Living in Northwest Montana

Living in Northwest Montana

Have you longed to live in Montana since you visited Glacier National Park, perhaps decades ago or just last year? If so, you are not alone! Moving to and living in Montana can be quite the change, especially if you are coming from a warmer climate. Montana Property Angels is here to fill you on what you might not know already!

I’m in love with Montana. For other states I have admiration, respect, recognition, even some affection. But with Montana, it is love. And it’s difficult to analyze love when you’re in it.

-John Steinbeck

Montana in Numbers

4th Largest State

44th Largest Population

53 State Parks

100 Craft Breweries

3223 Lakes

28 Million Acres of Pubic Land

In Montana, if you don’t like the weather, wait 5 minutes”

-Any Montana Local

Montana is proud to say we experience all four seasons each year. From pristine summer days with highs in the 80’s to peaceful winter days with lows in the teens, Montana has a bit of every weather type. 

Be prepared to make the most of the great outdoors in summer, when much that is covered in snow through winter is accessible. Fall is a favorite season for many locals, when not only the maple trees burst with color, but the mountains also glow yellow from the changing tamarack trees. 

If you are coming from a warmer climate, expect to need new attire for winter weather! Besides a well-insulated and water-resistant coat and boots, you’ll also want hats, gloves, scarves, and, for those extra brisk days, thermals! The gear you will want for everyday use will be different from what you will use for outdoor exploring like skiing and snowboarding.

Nature is not a place to visit. It is home.”

-Gary Snyder

Northwest Montana has an abundance to offer any outdoor enthusiast, regardless of how you prefer to experience nature. With approximately 30% of Montana being made up of public lands, you never have to go far to be wild and free.

Flathead Lake is the largest fresh-water lake west of the Mississippi, with over 185 miles of shoreline. Fishing, boating, paddle sports, swimming, sailing, windsurfing, you name it, if it can be done on water it’s happening on Flathead Lake. You can find vendors offering motorize and non-motorized rentals around the lake, and public accesses scattered along the pristine shores. Cruises and guided expeditions are also available for the slightly less-adventurous types.

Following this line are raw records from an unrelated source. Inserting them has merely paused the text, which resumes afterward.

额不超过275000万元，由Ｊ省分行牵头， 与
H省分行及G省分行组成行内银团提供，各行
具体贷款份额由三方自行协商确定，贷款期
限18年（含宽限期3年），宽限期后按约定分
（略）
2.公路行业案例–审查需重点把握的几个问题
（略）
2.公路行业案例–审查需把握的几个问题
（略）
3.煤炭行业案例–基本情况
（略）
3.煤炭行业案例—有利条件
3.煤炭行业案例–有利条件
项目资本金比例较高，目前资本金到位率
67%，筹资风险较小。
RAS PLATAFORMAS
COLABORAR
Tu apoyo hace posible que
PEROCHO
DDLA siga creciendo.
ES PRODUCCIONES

Glacier National Park is known for its 734 miles of hiking trails, loved by locals and visitors in the summer, and also accessible for hiking, snow shoeing, cross-country skiing in winter. Spring and fall are great times to get into the park and feel like you have it all to yourself!

Whitefish Mountain Resort is the winter go-to for skiers and snowboarders of all levels. On clear winter days you can see all the way south to Flathead Lake and east to Glacier National Park. Have you heard of snowghosts? Anther unique sighing you’ll find when skiing in Whitefish, Montana. Whitefish Mountain Resort is a mountain biking paradise in summer, in addition to family-friendly attractions like the alpine slide and gondola rides to the Summit House.

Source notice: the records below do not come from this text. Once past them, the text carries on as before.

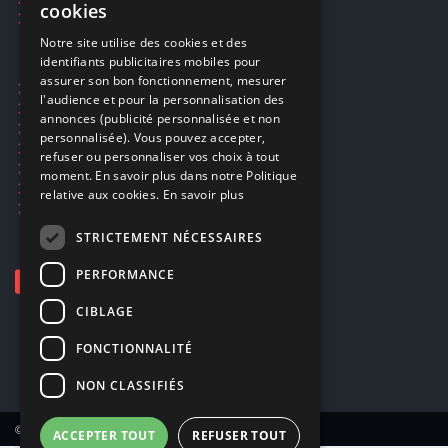
cookies
Smartpoints
FRENCH
Notre site utilise des cookies et des
identifiants publicitaires mobiles pour
DUTCH
assurer son bon fonctionnement, mesurer
Ecogaming
ENGLISH
l'audience et pour la personnalisation des
Expédition & retours
annonces (publicité personnalisée et non
Confidentialité
personnalisée). Vous pouvez accepter,
Conditions générales
refuser ou personnaliser vos choix à tout
EA Sport UFC 6
moment. En savoir plus dans notre Politique
Call of Duty: Modern Warfare 4
relative aux cookies.
En savoir plus
Rachat et revente de jeux en cash
STRICTEMENT NÉCESSAIRES
PERFORMANCE
CIBLAGE
FONCTIONNALITÉ
NON CLASSIFIÉS
© Copyright 2026 Smartoys SA – Tous droits réservés.
ACCEPTER TOUT
REFUSER TOUT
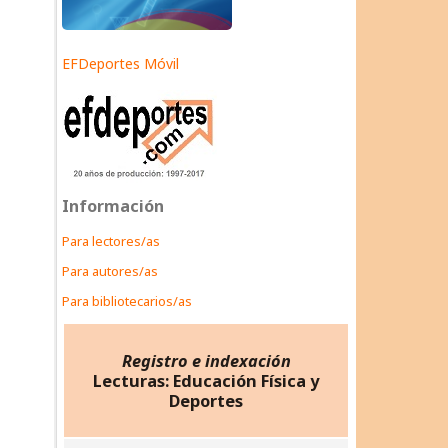
EFDeportes Móvil
Información
Para lectores/as
Para autores/as
Para bibliotecarios/as
Registro e indexación
Lecturas: Educación Física y
Deportes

Blacktail Mountain Resort offers skiing and snowboarding on the south end of the Flathead Valley overlooking Flathead Lake and the community of Lakeside. Blacktail Mountain is also a great place to start a day of cross-country skiing on the North Shore Nordic Club trails.

Montana, where driving for an hour without seeing anyone is not a sign of the apocalypse”

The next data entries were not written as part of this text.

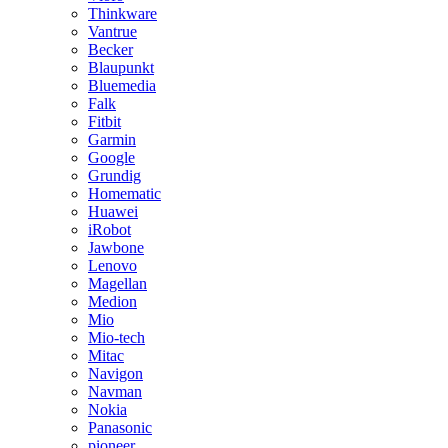
Thinkware
Vantrue
Becker
Blaupunkt
Bluemedia
Falk
Fitbit
Garmin
Google
Grundig
Homematic
Huawei
iRobot
Jawbone
Lenovo
Magellan
Medion
Mio
Mio-tech
Mitac
Navigon
Navman
Nokia
Panasonic
pioneer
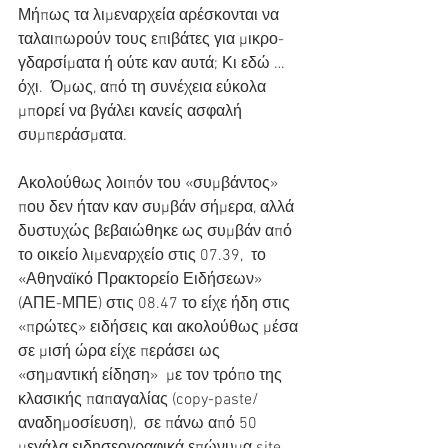
Μήπως τα λιμεναρχεία αρέσκονται να 
ταλαιπωρούν τους επιβάτες για μικρο-
γδαρσίματα ή ούτε καν αυτά; Κι εδώ … 
όχι.  Όμως, από τη συνέχεια εύκολα 
μπορεί να βγάλει κανείς ασφαλή 
συμπεράσματα.
Ακολούθως λοιπόν του «συμβάντος» 
που δεν ήταν καν συμβάν σήμερα, αλλά 
δυστυχώς βεβαιώθηκε ως συμβάν από 
το οικείο λιμεναρχείο στις 07.39,  το 
«Αθηναϊκό Πρακτορείο Ειδήσεων» 
(ΑΠΕ-ΜΠΕ) στις 08.47 το είχε ήδη στις 
«πρώτες» ειδήσεις και ακολούθως μέσα 
σε μισή ώρα είχε περάσει ως 
«σημαντική είδηση»  με τον τρόπο της 
κλασικής παπαγαλίας (copy-paste/
αναδημοσίευση),  σε πάνω από 50 
μεγάλα ειδησεογραφικά επώνυμα site.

Getting around Montana is easy thanks to the ever-present mountains reminding you which way is north. It also helps if you have the right wheels!

Your needs will greatly depend on where you choose to live, and how far into the outdoor you plan to explore in your own vehicle. Four-wheel drive is best if you’ll be living and recreating in the mountains, but an experienced winter driver can also get around fine with all-wheel drive.

You will see a lot of trucks and Subaru Outbacks for a reason! A lot of Montanans use studded tires seasonally, which provide extra stability in the snow.   

Wildlife and its habitat cannot speak, so we must and we will.”

-Theodore Roosevelt

Not only do we respectfully enjoy the flora and fauna from a distance in Montana, we also forage, hunt, and fish for it when the right season comes.

The elk and bull trout may reign supreme, but we are in it for morels and huckleberries too. With a good bit of effort and time, and a keen eye, you will have the chance to bring the freshest of harvests from forest to table.